One of the most interesting, and potentially far-reaching, developments since the financial crisis has been the internationalisation of China’s currency, the renminbi, which is now regarded as the fastest growing currency in the world.
Until 2009, when China created a modest trial for the use of the renminbi in cross-border trade, Beijing had maintained very tight controls over the currency with very limited exchangeability to maintain control of its value as well as the regime’s control of its domestic financial settings.
What’s happened since then has been remarkable. An HSBC report on the ‘’rise of the redback’’ this month said there are now 10,000 financial institutions doing business in renminbi, the pool of offshore renminbi is now around $US143 billion and the proportion of China’s exports and imports settled in the currency is now almost 12 per cent.

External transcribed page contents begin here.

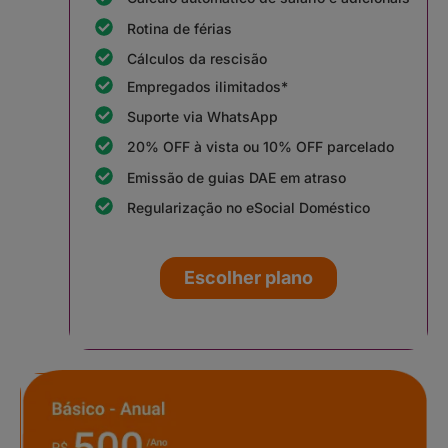
Rotina de férias
Cálculos da rescisão
Empregados ilimitados*
Suporte via WhatsApp
20% OFF à vista ou 10% OFF parcelado
Emissão de guias DAE em atraso
Regularização no eSocial Doméstico
Escolher plano
Básico - Anual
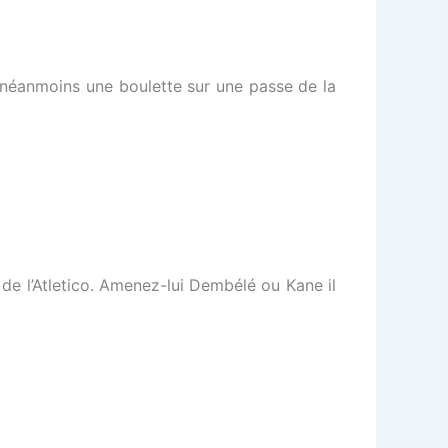
t néanmoins une boulette sur une passe de la
 de l’Atletico. Amenez-lui Dembélé ou Kane il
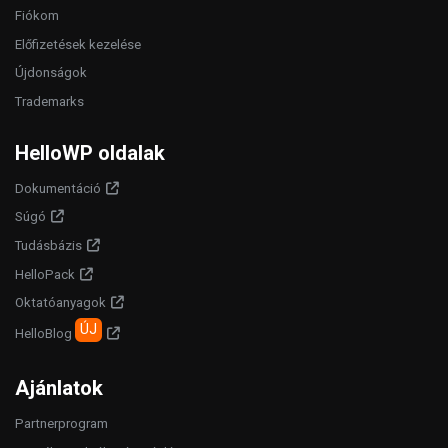
Fiókom
Előfizetések kezelése
Újdonságok
Trademarks
HelloWP oldalak
Dokumentáció
Súgó
Tudásbázis
HelloPack
Oktatóanyagok
ÚJ
HelloBlog
Ajánlatok
Partnerprogram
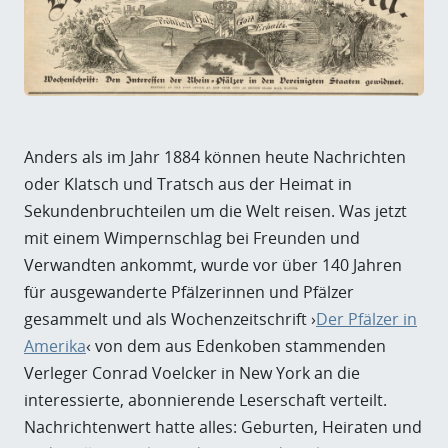
Anders als im Jahr 1884 können heute Nachrichten
oder Klatsch und Tratsch aus der Heimat in
Sekundenbruchteilen um die Welt reisen. Was jetzt
mit einem Wimpernschlag bei Freunden und
Verwandten ankommt, wurde vor über 140 Jahren
für ausgewanderte Pfälzerinnen und Pfälzer
gesammelt und als Wochenzeitschrift ›
Der Pfälzer in
Amerika
‹ von dem aus Edenkoben stammenden
Verleger Conrad Voelcker in New York an die
interessierte, abonnierende Leserschaft verteilt.
Nachrichtenwert hatte alles: Geburten, Heiraten und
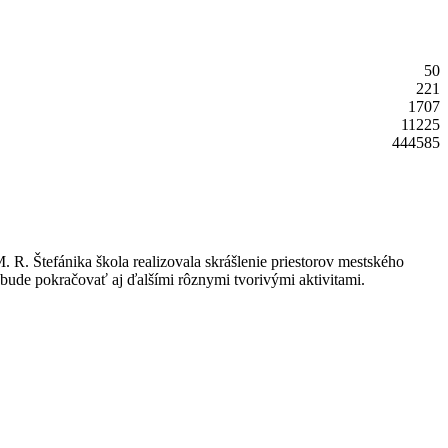
50
221
1707
11225
444585
R. Štefánika škola realizovala skrášlenie priestorov mestského
bude pokračovať aj ďalšími rôznymi tvorivými aktivitami.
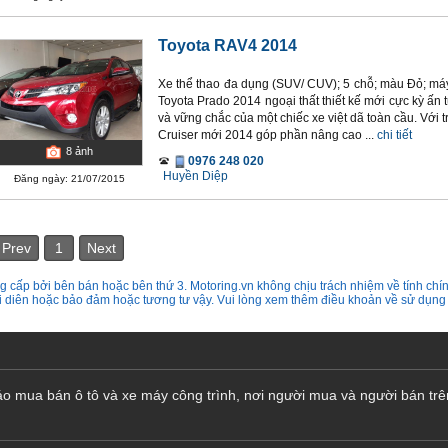
Toyota RAV4 2014
Xe thể thao đa dụng (SUV/ CUV); 5 chỗ; màu Đỏ; máy
Toyota Prado 2014 ngoại thất thiết kế mới cực kỳ ấn
và vững chắc của một chiếc xe việt dã toàn cầu. Với tr
Cruiser mới 2014 góp phần nâng cao ...
chi tiết
8
ảnh
0976 248 020
Huyền Diệp
Đăng ngày: 21/07/2015
Prev
1
Next
 cấp bởi bên bán hoặc bên thứ 3. Motoring.vn không chịu trách nhiệm về tính chín
ại diên hoặc bảo đảm hoặc tương tư vậy. Vui lòng xem thêm điều khoản về sử dụng
cáo mua bán ô tô và xe máy công trình, nơi người mua và người bán trê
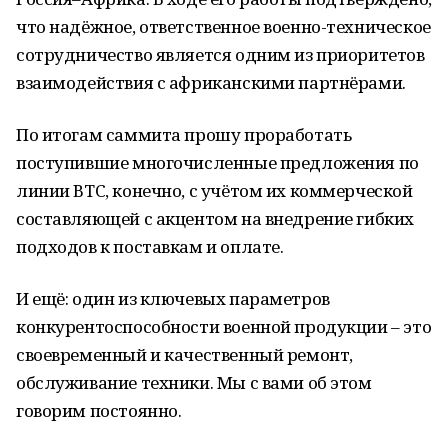
что надёжное, ответственное военно-техническое
сотрудничество является одним из приоритетов
взаимодействия с африканскими партнёрами.
По итогам саммита прошу проработать
поступившие многочисленные предложения по
линии ВТС, конечно, с учётом их коммерческой
составляющей с акцентом на внедрение гибких
подходов к поставкам и оплате.
И ещё: один из ключевых параметров
конкурентоспособности военной продукции – это
своевременный и качественный ремонт,
обслуживание техники. Мы с вами об этом
говорим постоянно.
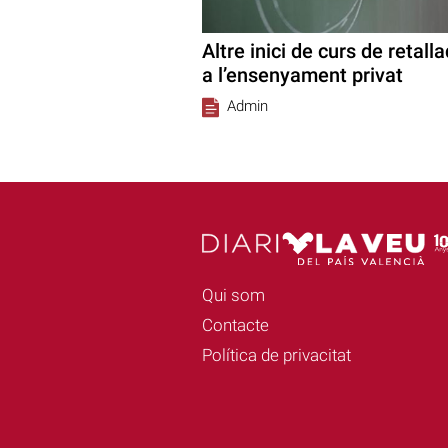
Altre inici de curs de retall
a l’ensenyament privat
Admin
Qui som
Contacte
Política de privacitat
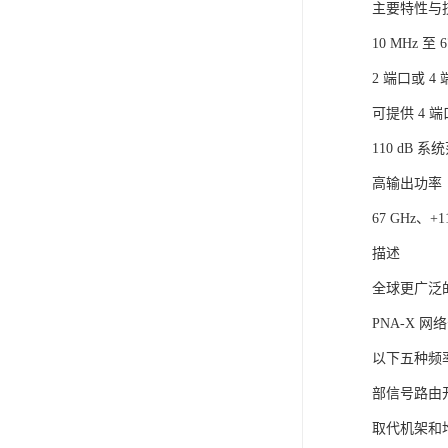
主要特性与
10 MHz 至 6
2 端口或 
可提供 4 端
110 dB 
高输出功率（
67 GHz、+
描述
全球更广泛
PNA-X
以下五种频率
部信号路由
取代机架和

Renminbi cross-border capital flows are surging, with renminbi foreign direct investment tripling last year and outward renminbi investment rising about 50 per cent as China adds an investment dimension to the currency’s growing use in trade settlement.
HSBC has projected that a third of China’s total trade will be settled in renminbi by 2015, making it one of the top three global trade settlement currencies by volume. It is predicting, with some qualifications, that the renminbi will be fully convertible within five years.
That’s not dissimilar to the conclusions of a US Congress committee that warned the renminbi might be able to challenge the US dollar as a reserve currency within five to 10 years.
China’s newly refreshed leadership is committed to continuing renminbi liberalisation, albeit in a controlled and progressive process to limit risk and volatility and the impacts of liberalisation on its domestic markets and economy if it moves too quickly.
There are some obvious benefits, not just in terms of prestige and global clout, but in practical terms from greater acceptance of the renminbi in global trade and investment flows.
It removes foreign exchange risks and costs for Chinese entities and provides access to a far greater pool of private capital at a potentially lower cost to fund its economic development and growth. It could also bring greater markets-driven disciplines to the allocation of capital within China and by Chinese entities offshore, as well as help in the development and growth of China’s domestic financial markets and institutions.
China has established offshore renminbi centres in Hong Kong, London, Singapore and Taiwan, has currency swap arrangements with about 20 foreign central banks, and has been progressively, albeit cautiously, opening up its capital account to investment flows.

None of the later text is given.